Der Vorstand des FVV kritisiert, dass die Meuselwitzer Stadträte den Gegenwert ihres Mitgliedsbeitrags von 26 Cent pro Einwohner, also 2880 Euro im Jahr, zu den vom Verband erbrachten Leistungen nicht anerkennen. Als Beispiel wird die Kohlebahn genannt, die selbst Mitglied des Verbandes ist, der Haselbacher See oder die Orangerie, die seit Jahren in verschiedenen Medien beworben werden und an herausragender Stelle im Marketing des Verbandes integriert sind.

 

Viele der erbrachten Leistungen des FFV seien zwar vor Ort nicht sichtbar, ein Austritt habe dennoch viele Auswirkungen: keine Messeauftritte, keine Internetpräsentation, keine gemeinsamen Faltblätter, keine Präsenz in der Tourismus-Information, keine Bewerbung von Veranstaltungen, keine Vertretung in überregionalen Gremien, keine Befürwortung von örtlichen touristischen Vorhaben beim Land.

 

Die auf Betreiben und teilweise mit Geldern des FVV entstandenen beschilderten Wander- und Radwege wären im Alleingang einer Gemeinde nicht zu realisieren. "Sie dienen nicht nur Gästen, sondern auch den eigenen Bürgern, sie machen eine Region lebens- und liebenswert. Sie bringen Arbeit auch zu den kleineren ländlichen Anbietern, erhalten Kulturangebote gerade im ländlichen Raum", so die Verbandsvorsitzende Christine Büring.

 

Der Wirtschaftsfaktor Tourismus ist im Altenburger Land nicht zu unterschätzen: Jährlich fast 200 000 Übernachtungen erwirtschaften einen hochgerechneten Bruttoumsatz von etwa 17 Millionen Euro.

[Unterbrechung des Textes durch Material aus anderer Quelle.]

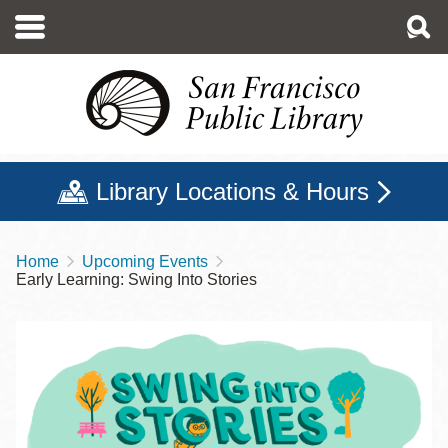
Skip
to
main
content
Library Locations & Hours
Home
Upcoming Events
Breadcrumb
Early Learning: Swing Into Stories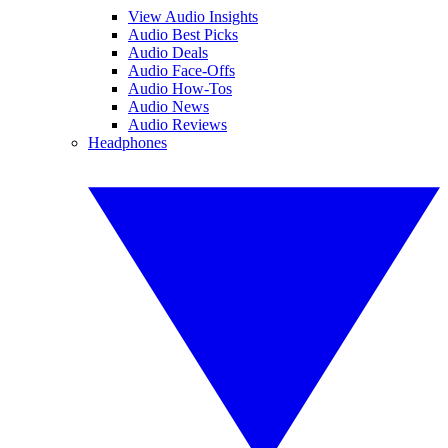
View Audio Insights
Audio Best Picks
Audio Deals
Audio Face-Offs
Audio How-Tos
Audio News
Audio Reviews
Headphones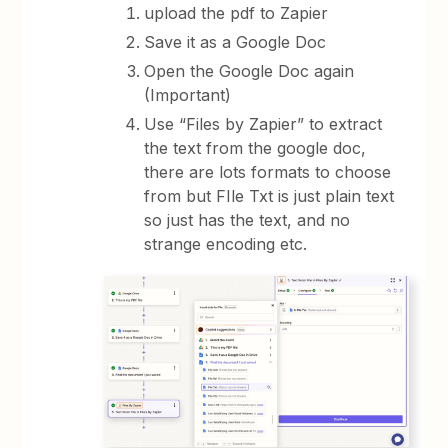
upload the pdf to Zapier
Save it as a Google Doc
Open the Google Doc again
(Important)
Use “Files by Zapier” to extract
the text from the google doc,
there are lots formats to choose
from but FIle Txt is just plain text
so just has the text, and no
strange encoding etc.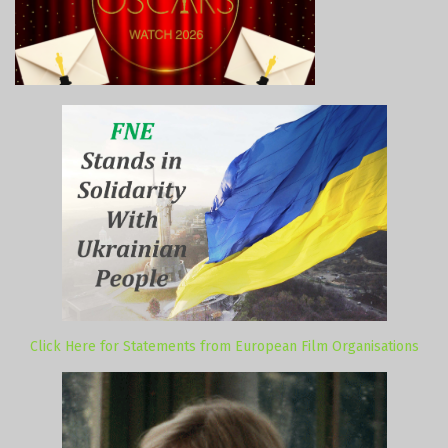
Click Here for Statements from European Film Organisations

Geschätzte 1,94 Millionen Tagesgäste tragen mit einem durchschnittlichen Umsatz, täglich und pro Kopf gerechnet, von 22,40 Euro zu einem Jahresbruttoumsatz von 43,4 Millionen Euro zum Wirtschaftsvolumen im Altenburger Land maßgeblich bei. Damit steht für den Vorstand des Fremdenverkehrsverband fest, dass der Tourismus Arbeitsplätze geschaffen hat.

 

"Touristische Angebote und Infrastrukturen sind immer gleichzeitig auch Freizeitangebote für die Bürger des Altenburger Landes und somit ein wichtiger weicher Standortfaktor für die Gewinnung neuer Wirtschaftsansiedlung und Mitbürger", so Büring, die zugleich Geschäftsführerin der Altenburger Tourismus GmbH ist.

 

Der Verband will nun einen erneuten Versuch unternehmen, mit den Gemeinden über die Zukunft der Tourismus-Strukturen im Landkreis ins Gespräch zu kommen. Ohne finanzielle Mittel wird Tourismus aber nicht zu machen sein und ohne die Mithilfe aller auch nicht, wird in der Erklärung betont.

 

Der FVV hatte vorgeschlagen, die Finanzierung der Tourismusförderung über die Kreisumlage vorzunehmen, um so alle Gemeinden solidarisch an den Kosten zu beteiligen. Gleichzeitig sollten die Beiträge der Kommunen gesenkt und die der privatwirtschaftlichen Mitglieder angepasst werden. Im Vorstand ist man sich einig, dass die durch den demografischen Wandel ständig sinkenden Einnahmen aus Mitgliedsbeiträgen nicht ausreichen, um die von Gästen und Bürgern gleichermaßen erwarteten Informationsleistungen abzusichern, geschweige denn aktives Marketing betreiben zu können.